Le Comité de suivi des retraites suggère en juillet qu’une sous-indexation de deux points d’ici 2030 ramènerait le système à l’équilibre. Sans cette mesure, le Conseil d’orientation des retraites anticipe un déficit de 6,8 milliards.
Des précédents politiques qui ont échoué
Le sujet n’a rien de nouveau. La Cour des comptes critique régulièrement l’indexation automatique, qu’elle juge coûteuse pour les finances publiques.
Le gouvernement de Sébastien Lecornu avait tenté l’an dernier de geler les pensions pour dégager 3,6 milliards d’euros. Le Parlement s’y était fermement opposé.
Michel Barnier a payé le prix fort pour sa proposition de report de six mois.
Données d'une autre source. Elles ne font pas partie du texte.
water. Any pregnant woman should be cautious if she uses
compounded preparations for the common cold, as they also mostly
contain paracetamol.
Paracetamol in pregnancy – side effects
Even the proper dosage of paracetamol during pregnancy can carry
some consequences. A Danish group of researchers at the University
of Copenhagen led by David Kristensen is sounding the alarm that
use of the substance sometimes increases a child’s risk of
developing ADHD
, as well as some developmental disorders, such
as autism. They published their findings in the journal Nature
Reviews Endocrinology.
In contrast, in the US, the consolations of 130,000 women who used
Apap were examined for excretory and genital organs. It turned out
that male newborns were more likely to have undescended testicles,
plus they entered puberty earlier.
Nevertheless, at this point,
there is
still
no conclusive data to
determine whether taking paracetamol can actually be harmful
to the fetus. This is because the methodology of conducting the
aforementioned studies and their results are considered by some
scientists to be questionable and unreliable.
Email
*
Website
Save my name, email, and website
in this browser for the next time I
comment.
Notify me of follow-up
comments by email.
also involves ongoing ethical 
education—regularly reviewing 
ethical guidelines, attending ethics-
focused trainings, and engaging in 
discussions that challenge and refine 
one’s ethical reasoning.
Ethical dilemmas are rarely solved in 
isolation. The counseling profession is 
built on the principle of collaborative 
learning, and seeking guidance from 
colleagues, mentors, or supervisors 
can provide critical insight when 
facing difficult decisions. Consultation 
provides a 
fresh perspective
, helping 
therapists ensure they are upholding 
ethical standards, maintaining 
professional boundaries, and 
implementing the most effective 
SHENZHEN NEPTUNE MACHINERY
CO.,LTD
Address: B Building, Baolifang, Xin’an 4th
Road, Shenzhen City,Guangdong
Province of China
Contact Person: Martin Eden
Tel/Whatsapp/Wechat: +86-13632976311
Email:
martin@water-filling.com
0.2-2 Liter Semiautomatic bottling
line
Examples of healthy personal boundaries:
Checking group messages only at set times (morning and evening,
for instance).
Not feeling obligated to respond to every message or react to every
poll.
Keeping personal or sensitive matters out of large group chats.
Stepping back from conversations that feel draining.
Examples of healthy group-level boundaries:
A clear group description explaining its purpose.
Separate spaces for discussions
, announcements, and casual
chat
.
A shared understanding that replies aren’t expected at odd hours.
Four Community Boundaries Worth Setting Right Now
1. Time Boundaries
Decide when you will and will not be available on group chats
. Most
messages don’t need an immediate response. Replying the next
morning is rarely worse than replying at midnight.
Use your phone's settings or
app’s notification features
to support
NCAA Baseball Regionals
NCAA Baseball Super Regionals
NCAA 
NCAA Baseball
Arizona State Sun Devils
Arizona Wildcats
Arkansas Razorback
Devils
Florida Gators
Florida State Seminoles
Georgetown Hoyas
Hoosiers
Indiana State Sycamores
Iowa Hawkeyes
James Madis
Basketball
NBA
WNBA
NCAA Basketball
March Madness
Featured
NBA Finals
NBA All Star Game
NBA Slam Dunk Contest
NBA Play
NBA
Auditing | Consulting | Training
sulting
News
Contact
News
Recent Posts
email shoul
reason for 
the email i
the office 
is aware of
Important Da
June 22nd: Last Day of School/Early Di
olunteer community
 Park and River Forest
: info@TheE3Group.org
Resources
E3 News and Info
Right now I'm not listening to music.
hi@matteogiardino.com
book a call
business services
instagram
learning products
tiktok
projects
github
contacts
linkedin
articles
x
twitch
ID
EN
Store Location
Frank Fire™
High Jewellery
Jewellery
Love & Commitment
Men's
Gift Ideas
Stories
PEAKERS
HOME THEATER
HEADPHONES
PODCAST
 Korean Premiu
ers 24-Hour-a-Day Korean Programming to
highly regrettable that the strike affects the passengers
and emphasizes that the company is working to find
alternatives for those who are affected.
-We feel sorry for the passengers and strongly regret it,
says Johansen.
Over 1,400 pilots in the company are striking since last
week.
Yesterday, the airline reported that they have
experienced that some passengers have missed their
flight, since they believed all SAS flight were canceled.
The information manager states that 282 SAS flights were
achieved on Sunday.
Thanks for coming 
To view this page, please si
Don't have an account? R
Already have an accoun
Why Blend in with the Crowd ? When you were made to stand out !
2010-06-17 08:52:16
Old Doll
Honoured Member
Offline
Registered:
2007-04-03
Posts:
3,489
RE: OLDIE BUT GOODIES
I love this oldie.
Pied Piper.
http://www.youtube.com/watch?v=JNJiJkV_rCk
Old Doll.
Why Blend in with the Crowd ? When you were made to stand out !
Cette mesure a contribué à la fronde du RN et de la gauche, aboutissant à la censure de son gouvernement.
Des réactions politiques contrastées
Thierry Breton, ancien commissaire européen, rejette la désindexation partielle. Il estime que l’exécutif devait « assumer » la suspension de la réforme des retraites.
Jérôme Guedj, député socialiste, ne ferme pas totalement la porte. Il pose comme condition une réforme globale ciblant aussi les héritages, les « niches sociales » des entreprises et les géants de l’intelligence artificielle.
Les syndicats dénoncent une stratégie en deux temps
Denis Gravouil, membre du bureau confédéral de la CGT, voit dans cette mesure un cheval de Troie : « La moyenne des retraites est plutôt à 1 710 euros, donc on est en train de tenter toujours la même recette en essayant de baisser les niveaux de pensions en commençant par, entre guillemets, les plus hautes pour ensuite s’attaquer à toutes les pensions ».
Une mesure contestée sur le plan économique
Michael Zemmour, économiste et chercheur associé à Sciences Po, rappelle que « le pouvoir d’achat des retraités est en baisse depuis plusieurs années en raison notamment de la désindexation déjà effective des retraites complémentaires ».
Il identifie une catégorie épargnée par cette érosion : « La seule catégorie de retraités qui ont vu leurs revenus protégés sont ceux avec du patrimoine ».
Pour cibler efficacement, il propose une autre approche : « Si l’idée est de faire contribuer cette catégorie de population, il serait plus efficace de cibler directement ces revenus ».
Un sujet explosif électoralement
Le dossier reste politiquement inflammable. Les retraités participent massivement aux scrutins, bien davantage que les actifs.
Le CSR recommande de donner de la visibilité aux pensionnés pour éviter des comportements d’épargne qui nuiraient aux finances publiques. Une stratégie de communication délicate pour l’exécutif.